*How to complete this task*
Filter the listing below, keeping only the lines with the word "consumo".

*Records to use*
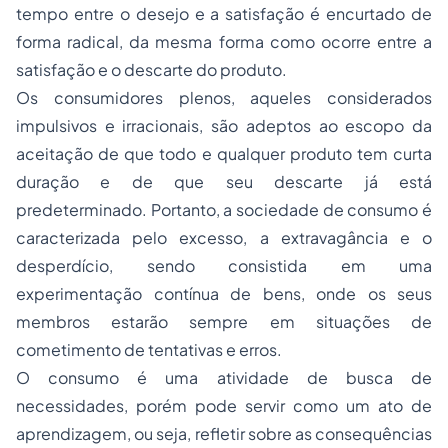
tempo entre o desejo e a satisfação é encurtado de
forma radical, da mesma forma como ocorre entre a
satisfação e o descarte do produto.
Os consumidores plenos, aqueles considerados
impulsivos e irracionais, são adeptos ao escopo da
aceitação de que todo e qualquer produto tem curta
duração e de que seu descarte já está
predeterminado. Portanto, a sociedade de consumo é
caracterizada pelo excesso, a extravagância e o
desperdício, sendo consistida em uma
experimentação contínua de bens, onde os seus
membros estarão sempre em situações de
cometimento de tentativas e erros.
O consumo é uma atividade de busca de
necessidades, porém pode servir como um ato de
aprendizagem, ou seja, refletir sobre as consequências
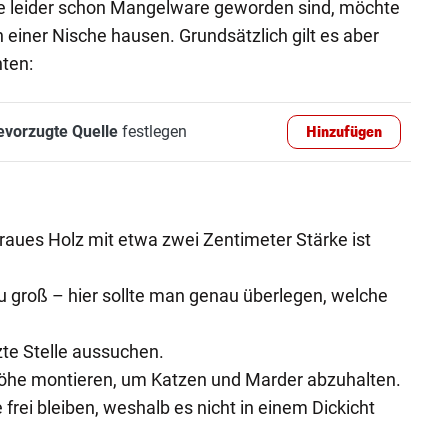
e leider schon Mangelware geworden sind, möchte
 einer Nische hausen. Grundsätzlich gilt es aber
ten:
evorzugte Quelle
festlegen
Hinzufügen
aues Holz mit etwa zwei Zentimeter Stärke ist
zu groß – hier sollte man genau überlegen, welche
te Stelle aussuchen.
 Höhe montieren, um Katzen und Marder abzuhalten.
 frei bleiben, weshalb es nicht in einem Dickicht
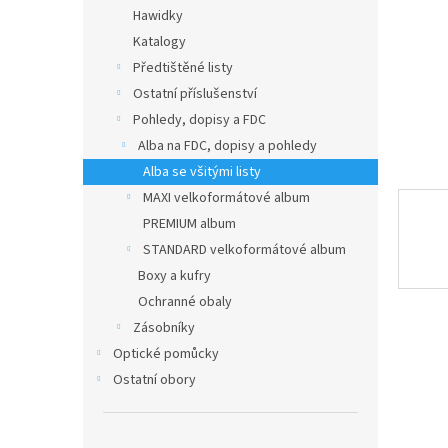
n
Hawidky
e
Katalogy
l
Předtištěné listy
Ostatní příslušenství
Pohledy, dopisy a FDC
Alba na FDC, dopisy a pohledy
Alba se všitými listy
MAXI velkoformátové album
PREMIUM album
STANDARD velkoformátové album
Boxy a kufry
Ochranné obaly
Zásobníky
Optické pomůcky
Ostatní obory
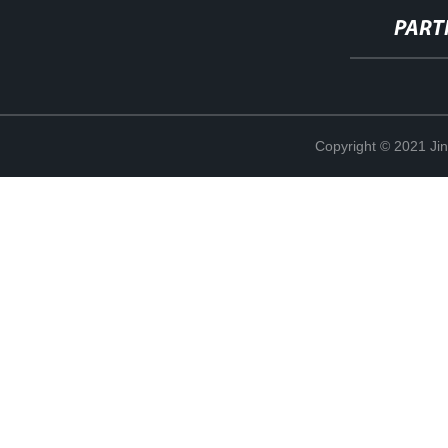
PART
Copyright © 2021 Ji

*Expected answer*
predeterminado. Portanto, a sociedade de consumo é
O consumo é uma atividade de busca de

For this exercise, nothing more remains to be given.